10 fast queries can be better than 1 slow one. Define what's acceptable in terms of response time, throughput, in normal and peek traffic conditions, and measure if these 10 queries are a problem or not (i.e. don't respect your expectations).
If they are, then try to change your design and find a better solution.
How many queries are too many?
I will rephrase your question:
Is my app fast enough?
Come up with a business definition of "fast enough" for your application (based on business/user requirements), come up with a way to model all your usage scenarios and expected load, create simulations of that load and profile (trace/time) it.
This approach amounts to an educated guess. Anything short of it is pure speculation, and worthless.
If your application is already in production, and is working well in most cases, you can get feedback from users to determine pain points. From there, you can model those pain points and corresponding load, and profile.
Document your results. Once you make improvements to your application, you have a tool to determine if the optimizations you made achieved your goals.
When new to development as I assume you are. I recommend focusing on the most logical and obvious way to avoid over-processing. That is usually the avoidance of repeating a query by caching its first execution and checking for cached results before running queries.
After that don't spend too much time thinking about the number of queries and focus on well-written code. That means a good use of classes, methods and functions. While still having much to learn, you do not want to over-complicate every interaction with the database.
Enjoy what you are doing and keep it neat. That will result in easier to debug code which in itself can lead to better performance when you have the knowledge to take your code further. The performance of an application can be improved very quickly if the original work is well-written.
It depends on how much CPU cycles will the sum of the queries use.
1 query can consume way more CPU cycles than 100. It all depends on their contents.
You could begin by optimizing them following this guide: http://beginner-sql-tutorial.com/sql-query-tuning.htm
I think its not a problem. 10 Queries are not so much for a site. Less is better no question but when you have 3000 - 5000 then you should think about your structure.
And when you go in one query through a table with millions of rows without an index then are 10 to much.

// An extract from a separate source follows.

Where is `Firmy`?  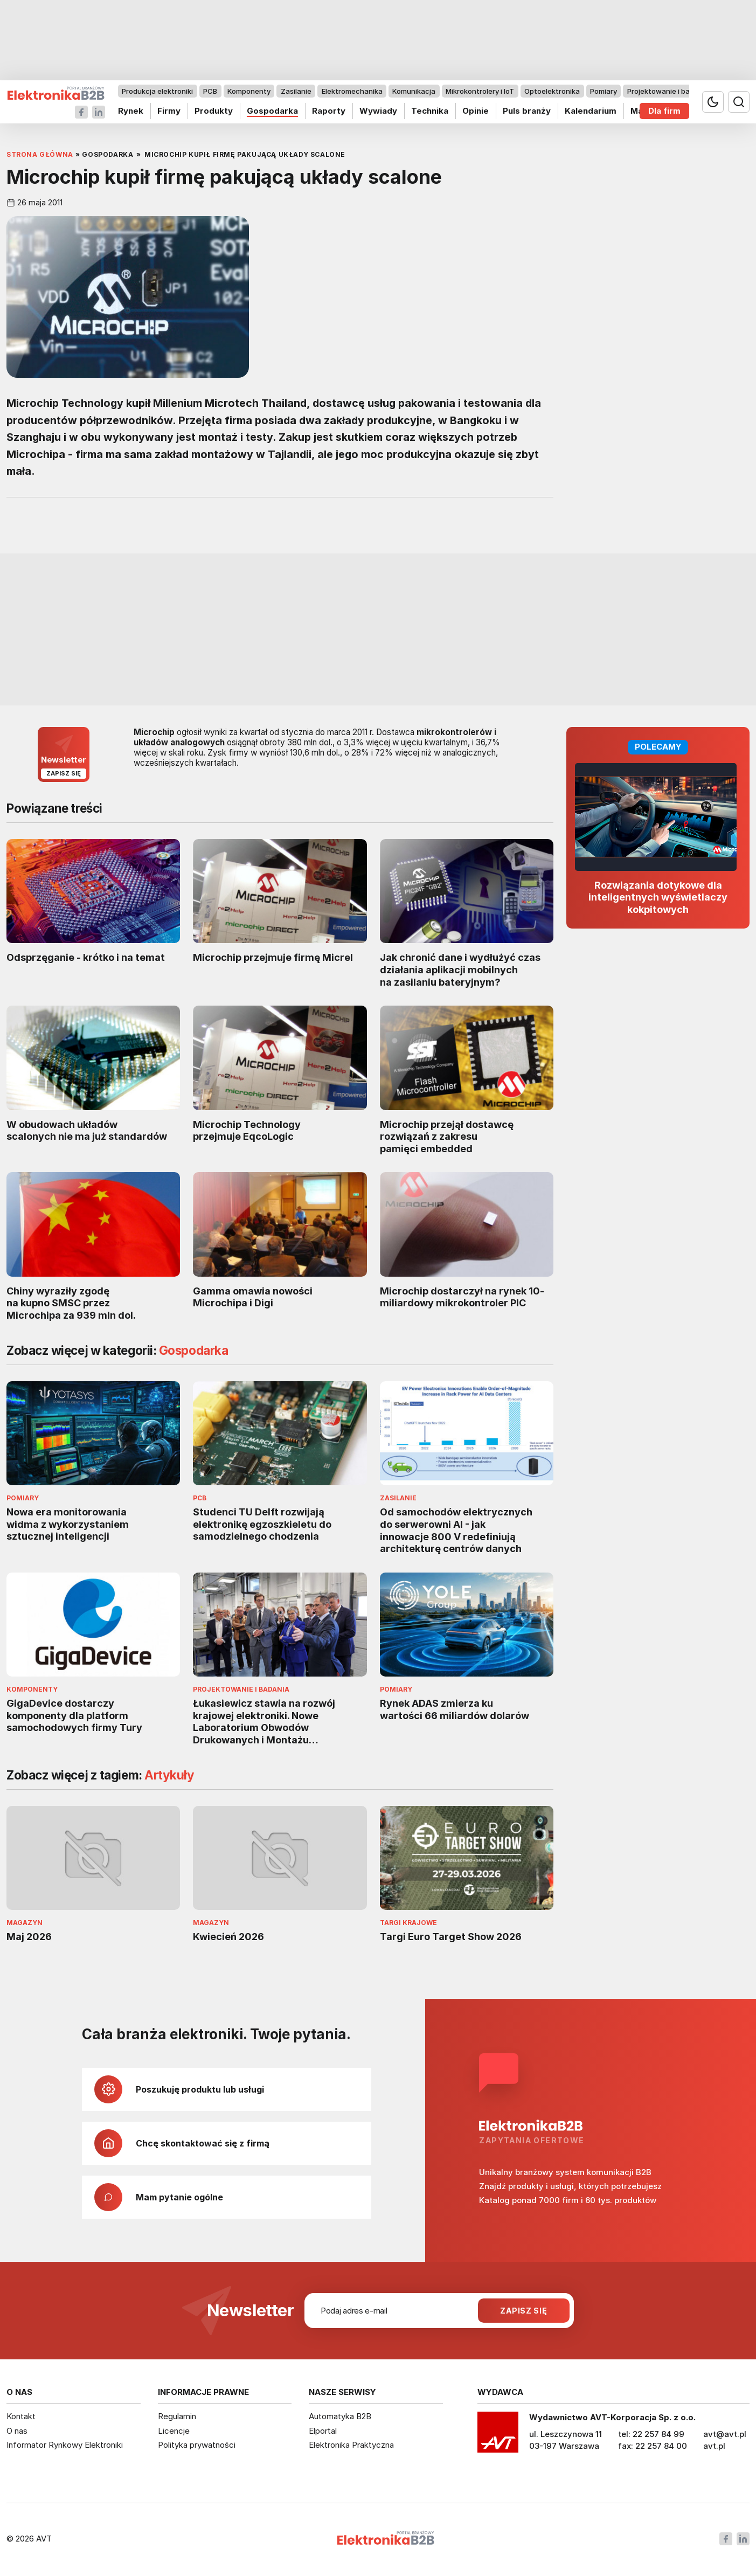
Firmy is located at coordinates (169, 111). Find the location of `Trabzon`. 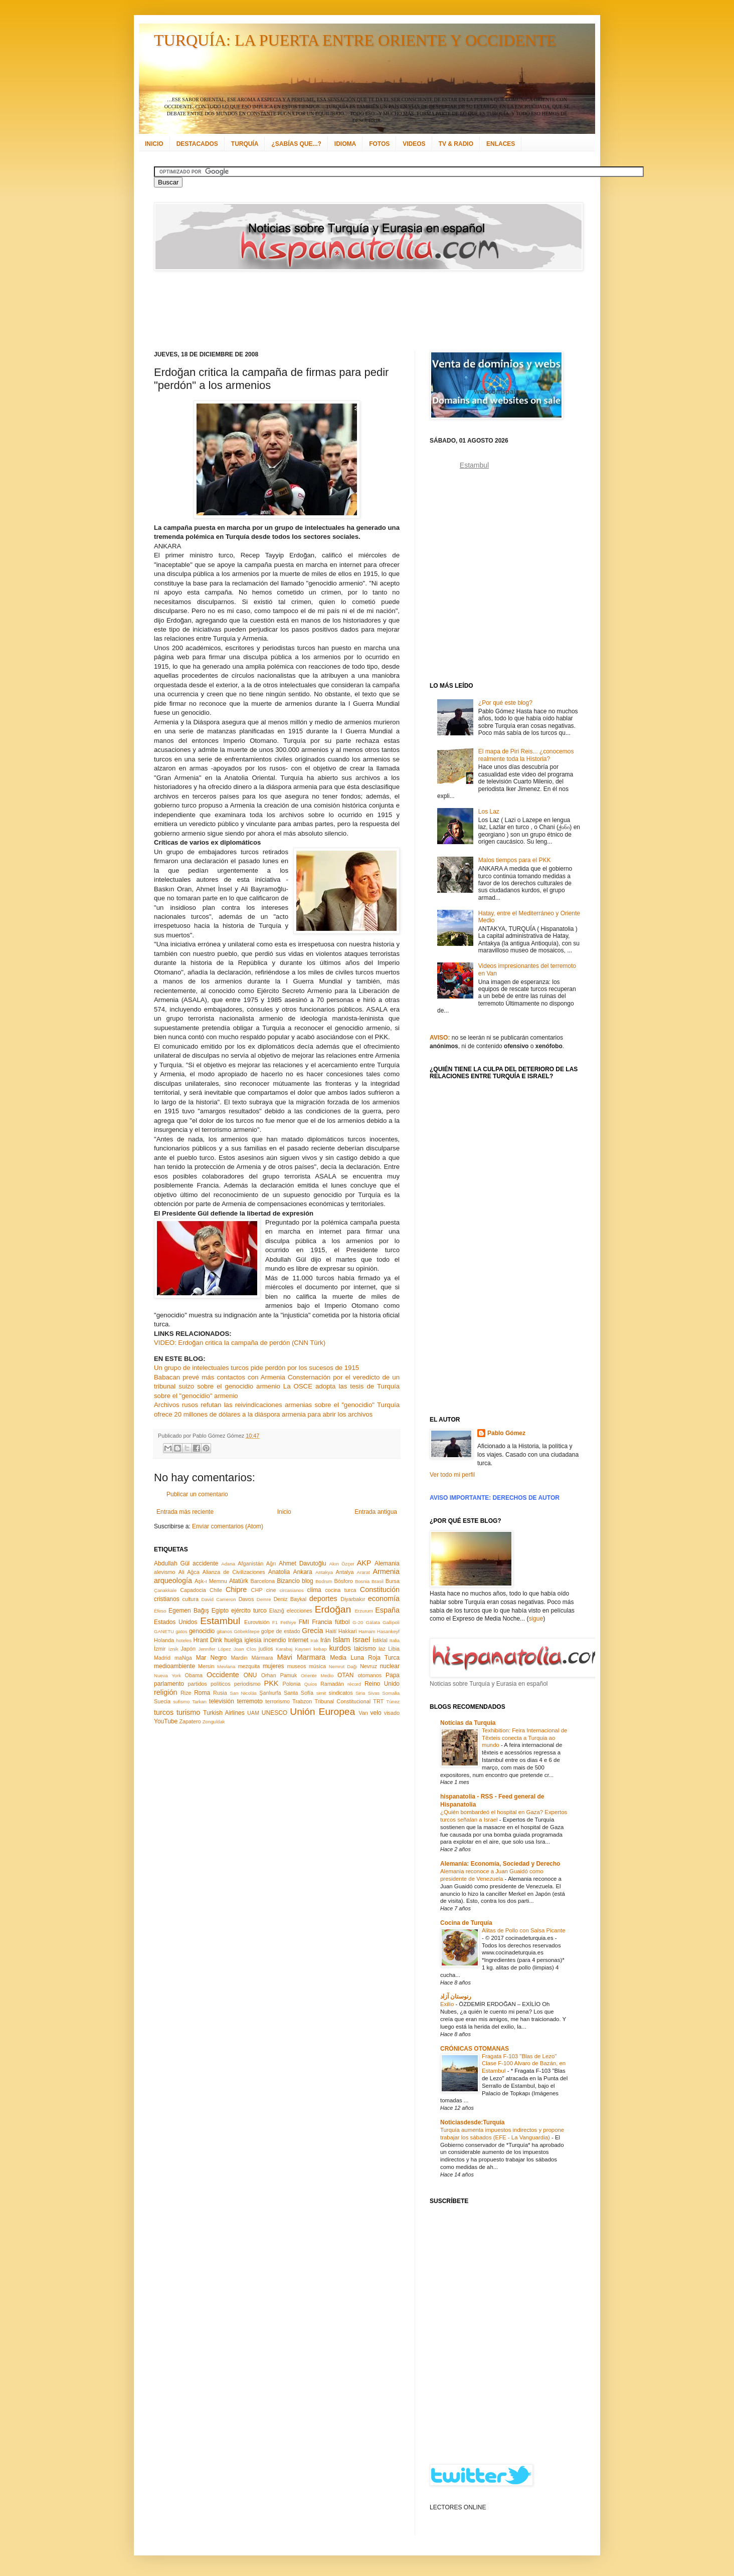

Trabzon is located at coordinates (302, 1701).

I have seen a Typo3 site with a lot of extensions that make 7500 requests with the cache. This happens when you install and install and don't look at what happens.
But you can look that you make logical JOIN's over the tables that you have less queries.
Well there are big queries and small trivial queries. Which ones are yours? Generally, you should try to fetch the data in as few queries as possible. The heavier the load is on the database server the harder it will be to serve the clients as the traffic increases.
Just to add a bit of a different perspective to the other good answers:
First, to concur, the type and complexity of queries you are making will matter more 99% of the time than the number of queries.
However, in the rare situation where there is high latency on the network path to your database server (i.e. the db server is remote or such, not saying this is a logical or sane setup, but I have seen it done) then you want to minimize the number of queries done, because every single time you talk to the database server the network transmission time will take an order of magnitude or two longer than it takes to compute the query. This situation can really kill your page loading times, and so you'd really want to minimize the number of queries (actually, you just want to change your server setup...).